▶ [Data to use]
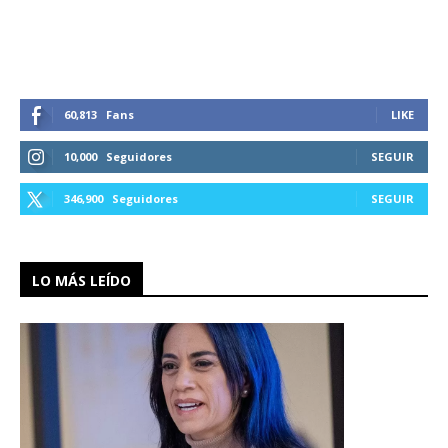
60,813
Fans
LIKE
10,000
Seguidores
SEGUIR
346,900
Seguidores
SEGUIR
LO MÁS LEÍDO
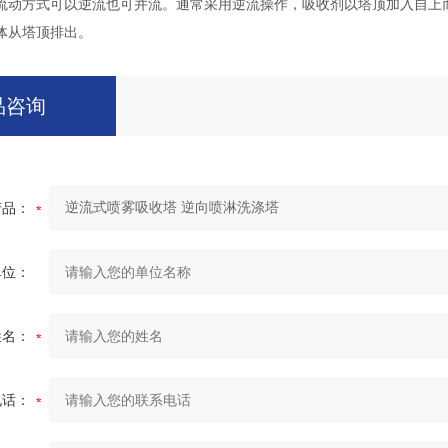
流动方式可以逆流也可并流。通常采用逆流操作，吸收剂以塔顶加入自上
体从塔顶排出。
品咨询
产品：
单位：
姓名：
电话：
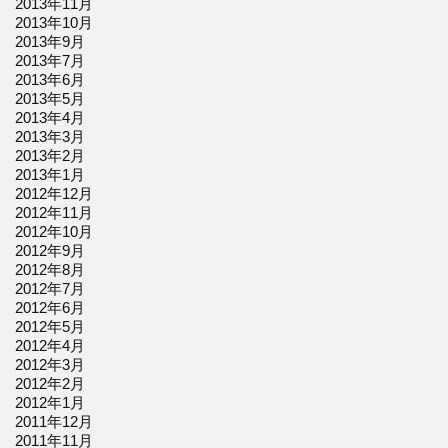
2013年11月
2013年10月
2013年9月
2013年7月
2013年6月
2013年5月
2013年4月
2013年3月
2013年2月
2013年1月
2012年12月
2012年11月
2012年10月
2012年9月
2012年8月
2012年7月
2012年6月
2012年5月
2012年4月
2012年3月
2012年2月
2012年1月
2011年12月
2011年11月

▶ [Required action]
The complete material, set down exactly and stripped of pictures, is the expected response.

▶ [Response area]
60,813
Fans
LIKE
10,000
Seguidores
SEGUIR
346,900
Seguidores
SEGUIR
LO MÁS LEÍDO
流动方式可以逆流也可并流。通常采用逆流操作，吸收剂以塔顶加入自上
体从塔顶排出。
品咨询
产品：
单位：
姓名：
电话：
2013年11月
2013年10月
2013年9月
2013年7月
2013年6月
2013年5月
2013年4月
2013年3月
2013年2月
2013年1月
2012年12月
2012年11月
2012年10月
2012年9月
2012年8月
2012年7月
2012年6月
2012年5月
2012年4月
2012年3月
2012年2月
2012年1月
2011年12月
2011年11月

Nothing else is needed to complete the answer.